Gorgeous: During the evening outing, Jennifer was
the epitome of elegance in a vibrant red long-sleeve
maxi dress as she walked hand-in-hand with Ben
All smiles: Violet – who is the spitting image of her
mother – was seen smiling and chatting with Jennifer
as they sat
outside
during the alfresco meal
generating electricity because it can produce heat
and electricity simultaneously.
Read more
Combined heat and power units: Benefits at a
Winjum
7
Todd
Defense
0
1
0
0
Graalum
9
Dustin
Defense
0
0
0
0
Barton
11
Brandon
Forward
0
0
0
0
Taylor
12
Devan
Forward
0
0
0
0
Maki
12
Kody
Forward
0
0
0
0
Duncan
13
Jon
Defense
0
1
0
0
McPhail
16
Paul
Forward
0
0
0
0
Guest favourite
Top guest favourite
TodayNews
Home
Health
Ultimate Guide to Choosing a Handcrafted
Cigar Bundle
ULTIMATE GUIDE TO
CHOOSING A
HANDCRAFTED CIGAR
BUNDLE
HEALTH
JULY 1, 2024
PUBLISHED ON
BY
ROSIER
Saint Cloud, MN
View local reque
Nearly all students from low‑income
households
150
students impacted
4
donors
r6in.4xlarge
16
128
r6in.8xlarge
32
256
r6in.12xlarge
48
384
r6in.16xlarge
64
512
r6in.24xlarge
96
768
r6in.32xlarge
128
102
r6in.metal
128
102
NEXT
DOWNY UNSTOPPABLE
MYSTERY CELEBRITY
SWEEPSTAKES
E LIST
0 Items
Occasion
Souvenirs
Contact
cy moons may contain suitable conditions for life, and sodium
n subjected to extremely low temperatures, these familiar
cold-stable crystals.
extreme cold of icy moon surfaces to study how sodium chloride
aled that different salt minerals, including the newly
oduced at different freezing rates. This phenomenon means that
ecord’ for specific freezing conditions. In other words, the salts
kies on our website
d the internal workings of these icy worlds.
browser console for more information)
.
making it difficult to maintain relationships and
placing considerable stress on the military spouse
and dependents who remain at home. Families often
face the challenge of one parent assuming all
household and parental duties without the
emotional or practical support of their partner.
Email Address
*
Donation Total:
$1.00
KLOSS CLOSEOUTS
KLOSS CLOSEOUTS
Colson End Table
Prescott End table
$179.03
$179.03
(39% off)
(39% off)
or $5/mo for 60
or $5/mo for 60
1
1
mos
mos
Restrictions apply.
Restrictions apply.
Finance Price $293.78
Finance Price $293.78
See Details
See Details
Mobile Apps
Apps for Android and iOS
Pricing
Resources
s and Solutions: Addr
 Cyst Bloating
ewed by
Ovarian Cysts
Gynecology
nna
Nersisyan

#####

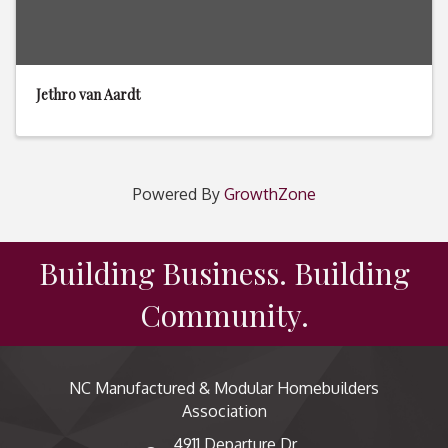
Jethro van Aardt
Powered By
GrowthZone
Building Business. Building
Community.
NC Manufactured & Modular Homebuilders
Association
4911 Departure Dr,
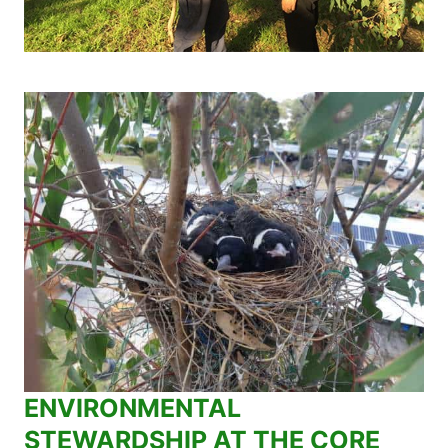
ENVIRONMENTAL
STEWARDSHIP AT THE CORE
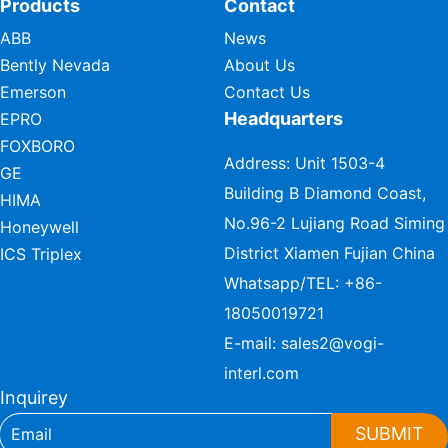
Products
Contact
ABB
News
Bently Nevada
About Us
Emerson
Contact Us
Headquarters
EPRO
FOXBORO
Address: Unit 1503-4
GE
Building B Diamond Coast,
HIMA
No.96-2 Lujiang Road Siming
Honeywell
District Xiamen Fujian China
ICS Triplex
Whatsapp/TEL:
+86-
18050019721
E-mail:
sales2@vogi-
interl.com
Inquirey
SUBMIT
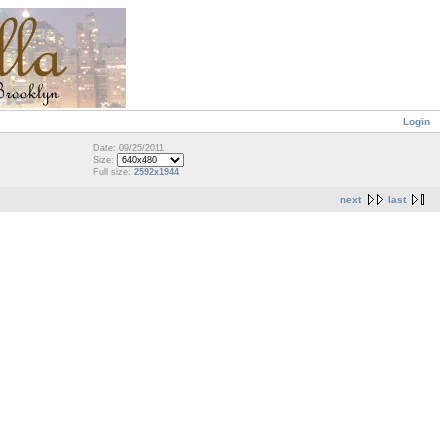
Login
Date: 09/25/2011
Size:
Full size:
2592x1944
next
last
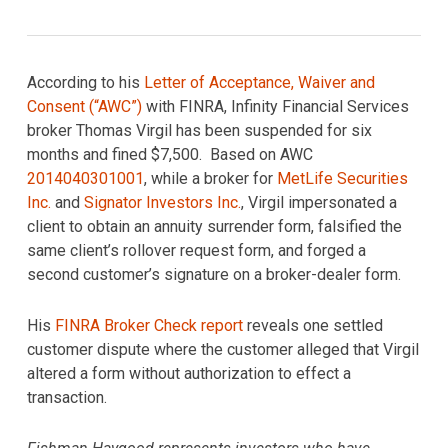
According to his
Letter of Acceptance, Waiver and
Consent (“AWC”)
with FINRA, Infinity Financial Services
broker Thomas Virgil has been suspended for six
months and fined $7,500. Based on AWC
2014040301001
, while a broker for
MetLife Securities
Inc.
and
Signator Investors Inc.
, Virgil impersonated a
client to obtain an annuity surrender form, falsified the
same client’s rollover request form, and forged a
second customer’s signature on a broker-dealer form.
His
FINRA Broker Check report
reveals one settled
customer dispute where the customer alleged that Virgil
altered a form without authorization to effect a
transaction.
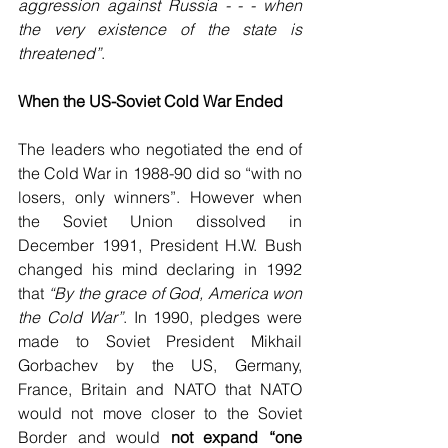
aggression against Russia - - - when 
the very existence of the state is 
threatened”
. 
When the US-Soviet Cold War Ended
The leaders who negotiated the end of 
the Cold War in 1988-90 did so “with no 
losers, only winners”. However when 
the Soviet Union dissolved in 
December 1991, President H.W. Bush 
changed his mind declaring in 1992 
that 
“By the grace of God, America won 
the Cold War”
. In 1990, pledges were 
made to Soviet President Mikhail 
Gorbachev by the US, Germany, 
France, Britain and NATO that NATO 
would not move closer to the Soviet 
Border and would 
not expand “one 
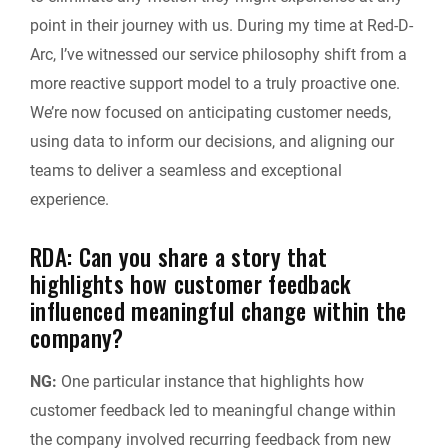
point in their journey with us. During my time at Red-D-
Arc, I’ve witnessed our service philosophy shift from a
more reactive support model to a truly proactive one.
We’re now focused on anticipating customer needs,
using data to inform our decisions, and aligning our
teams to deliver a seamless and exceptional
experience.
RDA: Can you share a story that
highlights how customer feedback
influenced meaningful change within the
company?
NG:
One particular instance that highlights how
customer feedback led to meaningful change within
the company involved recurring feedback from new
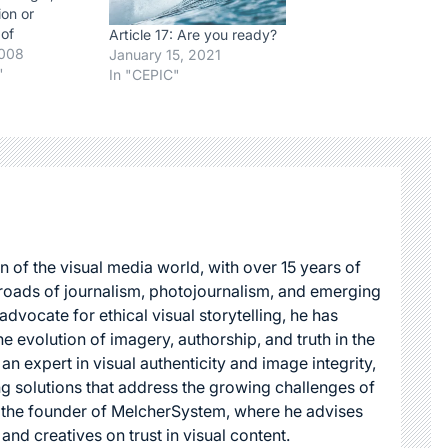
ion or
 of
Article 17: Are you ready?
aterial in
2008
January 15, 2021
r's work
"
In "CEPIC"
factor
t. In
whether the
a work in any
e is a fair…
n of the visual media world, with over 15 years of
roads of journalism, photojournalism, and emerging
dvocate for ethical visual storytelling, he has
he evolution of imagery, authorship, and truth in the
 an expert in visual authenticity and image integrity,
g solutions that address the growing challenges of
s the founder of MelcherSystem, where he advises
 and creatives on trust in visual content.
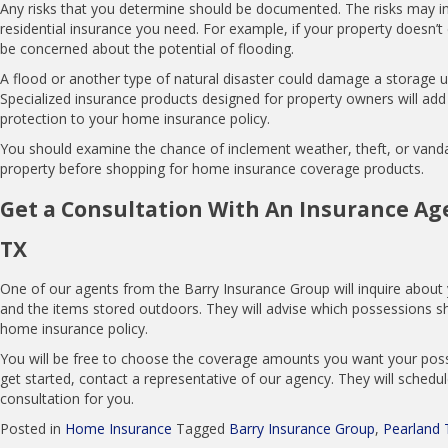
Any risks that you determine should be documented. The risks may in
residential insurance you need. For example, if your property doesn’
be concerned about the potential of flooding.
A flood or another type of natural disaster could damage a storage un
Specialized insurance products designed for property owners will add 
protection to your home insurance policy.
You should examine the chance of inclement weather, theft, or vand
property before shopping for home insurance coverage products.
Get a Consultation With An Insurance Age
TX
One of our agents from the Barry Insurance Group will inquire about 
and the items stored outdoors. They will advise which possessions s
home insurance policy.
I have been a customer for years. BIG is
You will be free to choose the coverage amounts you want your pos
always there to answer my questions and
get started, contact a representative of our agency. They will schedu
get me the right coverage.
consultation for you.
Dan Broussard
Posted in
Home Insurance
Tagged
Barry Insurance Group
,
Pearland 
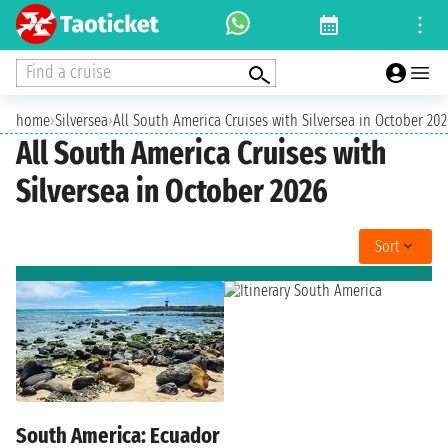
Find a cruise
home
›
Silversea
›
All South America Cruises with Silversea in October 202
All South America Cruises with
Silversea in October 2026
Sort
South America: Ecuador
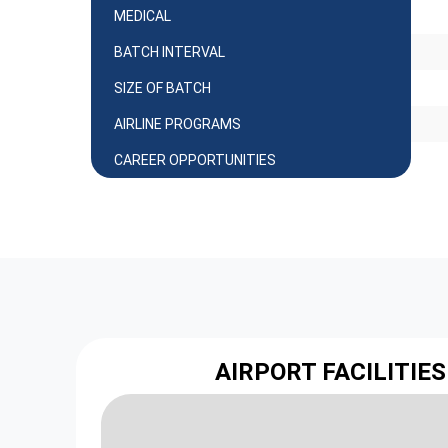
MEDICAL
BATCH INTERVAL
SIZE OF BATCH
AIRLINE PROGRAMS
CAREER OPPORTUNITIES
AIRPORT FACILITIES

#####

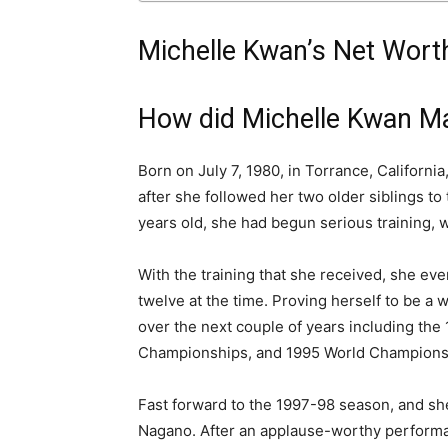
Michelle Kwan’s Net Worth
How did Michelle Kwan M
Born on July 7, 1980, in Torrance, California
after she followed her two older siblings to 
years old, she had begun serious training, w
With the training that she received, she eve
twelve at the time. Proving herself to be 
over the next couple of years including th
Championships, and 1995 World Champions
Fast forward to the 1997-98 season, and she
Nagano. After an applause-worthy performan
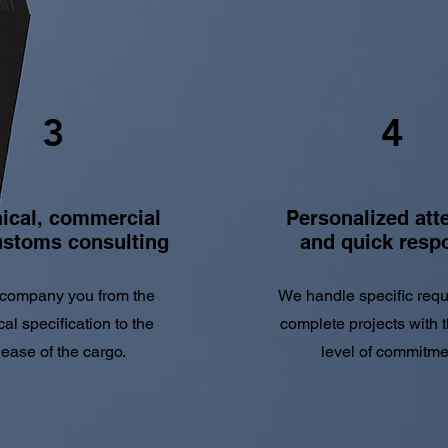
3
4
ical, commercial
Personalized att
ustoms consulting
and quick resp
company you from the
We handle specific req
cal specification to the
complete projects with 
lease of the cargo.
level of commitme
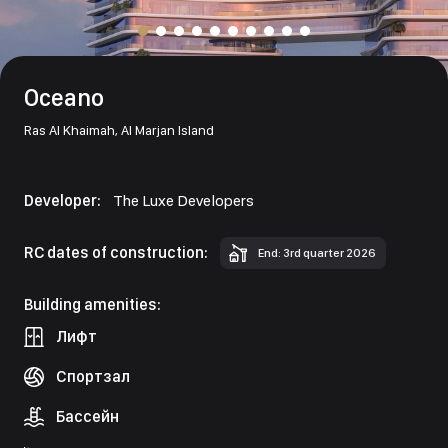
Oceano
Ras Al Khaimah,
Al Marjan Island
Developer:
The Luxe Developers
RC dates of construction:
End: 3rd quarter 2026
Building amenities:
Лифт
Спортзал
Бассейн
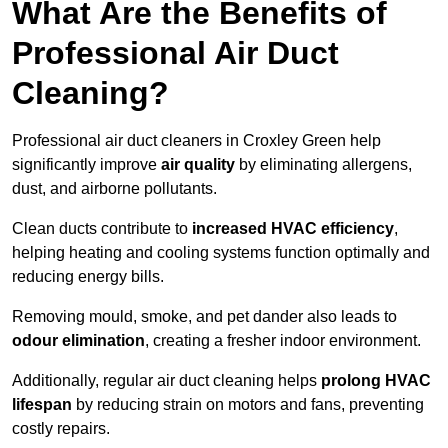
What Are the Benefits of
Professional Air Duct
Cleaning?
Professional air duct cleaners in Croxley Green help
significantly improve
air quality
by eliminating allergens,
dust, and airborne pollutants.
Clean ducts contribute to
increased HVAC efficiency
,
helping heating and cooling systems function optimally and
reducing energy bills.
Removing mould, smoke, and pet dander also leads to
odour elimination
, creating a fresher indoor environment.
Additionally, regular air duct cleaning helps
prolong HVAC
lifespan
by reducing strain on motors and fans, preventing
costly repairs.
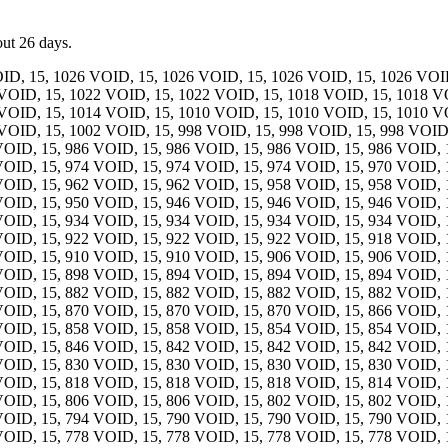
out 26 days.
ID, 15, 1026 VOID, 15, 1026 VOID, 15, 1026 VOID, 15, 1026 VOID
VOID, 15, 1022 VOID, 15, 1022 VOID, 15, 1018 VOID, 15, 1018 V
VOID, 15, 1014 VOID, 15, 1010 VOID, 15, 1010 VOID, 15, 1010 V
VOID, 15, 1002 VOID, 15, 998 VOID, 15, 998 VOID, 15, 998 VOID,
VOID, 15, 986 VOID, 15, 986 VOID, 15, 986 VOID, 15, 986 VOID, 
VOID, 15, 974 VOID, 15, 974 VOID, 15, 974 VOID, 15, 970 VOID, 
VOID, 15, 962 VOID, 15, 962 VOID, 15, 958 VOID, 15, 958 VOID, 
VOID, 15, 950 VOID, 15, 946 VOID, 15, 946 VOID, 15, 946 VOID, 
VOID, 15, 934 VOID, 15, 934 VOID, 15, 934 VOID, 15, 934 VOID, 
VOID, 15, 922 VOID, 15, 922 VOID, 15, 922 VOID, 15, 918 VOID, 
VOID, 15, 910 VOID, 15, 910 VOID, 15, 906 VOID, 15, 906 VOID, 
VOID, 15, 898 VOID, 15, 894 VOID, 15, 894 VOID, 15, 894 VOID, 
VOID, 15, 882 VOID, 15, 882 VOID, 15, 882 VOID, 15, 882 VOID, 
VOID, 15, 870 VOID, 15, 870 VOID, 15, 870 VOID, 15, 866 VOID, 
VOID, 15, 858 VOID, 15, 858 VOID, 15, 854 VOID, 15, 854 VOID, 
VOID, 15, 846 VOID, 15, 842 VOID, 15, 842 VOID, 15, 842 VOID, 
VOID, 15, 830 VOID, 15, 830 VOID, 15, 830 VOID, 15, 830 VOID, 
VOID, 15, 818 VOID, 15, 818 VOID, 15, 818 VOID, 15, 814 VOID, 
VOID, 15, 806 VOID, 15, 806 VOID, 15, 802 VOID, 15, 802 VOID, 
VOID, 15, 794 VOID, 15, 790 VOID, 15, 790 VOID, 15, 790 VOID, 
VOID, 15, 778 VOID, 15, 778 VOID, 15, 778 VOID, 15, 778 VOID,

#####

Write down again, exactly as given, only the lines above that fall from the line with "Gorgeous: During the" to the line with "Mobile Apps", inclusive.

Gorgeous: During the evening outing, Jennifer was
the epitome of elegance in a vibrant red long-sleeve
maxi dress as she walked hand-in-hand with Ben
All smiles: Violet – who is the spitting image of her
mother – was seen smiling and chatting with Jennifer
as they sat
outside
during the alfresco meal
generating electricity because it can produce heat
and electricity simultaneously.
Read more
Combined heat and power units: Benefits at a
Winjum
7
Todd
Defense
0
1
0
0
Graalum
9
Dustin
Defense
0
0
0
0
Barton
11
Brandon
Forward
0
0
0
0
Taylor
12
Devan
Forward
0
0
0
0
Maki
12
Kody
Forward
0
0
0
0
Duncan
13
Jon
Defense
0
1
0
0
McPhail
16
Paul
Forward
0
0
0
0
Guest favourite
Top guest favourite
TodayNews
Home
Health
Ultimate Guide to Choosing a Handcrafted
Cigar Bundle
ULTIMATE GUIDE TO
CHOOSING A
HANDCRAFTED CIGAR
BUNDLE
HEALTH
JULY 1, 2024
PUBLISHED ON
BY
ROSIER
Saint Cloud, MN
View local reque
Nearly all students from low‑income
households
150
students impacted
4
donors
r6in.4xlarge
16
128
r6in.8xlarge
32
256
r6in.12xlarge
48
384
r6in.16xlarge
64
512
r6in.24xlarge
96
768
r6in.32xlarge
128
102
r6in.metal
128
102
NEXT
DOWNY UNSTOPPABLE
MYSTERY CELEBRITY
SWEEPSTAKES
E LIST
0 Items
Occasion
Souvenirs
Contact
cy moons may contain suitable conditions for life, and sodium
n subjected to extremely low temperatures, these familiar
cold-stable crystals.
extreme cold of icy moon surfaces to study how sodium chloride
aled that different salt minerals, including the newly
oduced at different freezing rates. This phenomenon means that
ecord’ for specific freezing conditions. In other words, the salts
kies on our website
d the internal workings of these icy worlds.
browser console for more information)
.
making it difficult to maintain relationships and
placing considerable stress on the military spouse
and dependents who remain at home. Families often
face the challenge of one parent assuming all
household and parental duties without the
emotional or practical support of their partner.
Email Address
*
Donation Total:
$1.00
KLOSS CLOSEOUTS
KLOSS CLOSEOUTS
Colson End Table
Prescott End table
$179.03
$179.03
(39% off)
(39% off)
or $5/mo for 60
or $5/mo for 60
1
1
mos
mos
Restrictions apply.
Restrictions apply.
Finance Price $293.78
Finance Price $293.78
See Details
See Details
Mobile Apps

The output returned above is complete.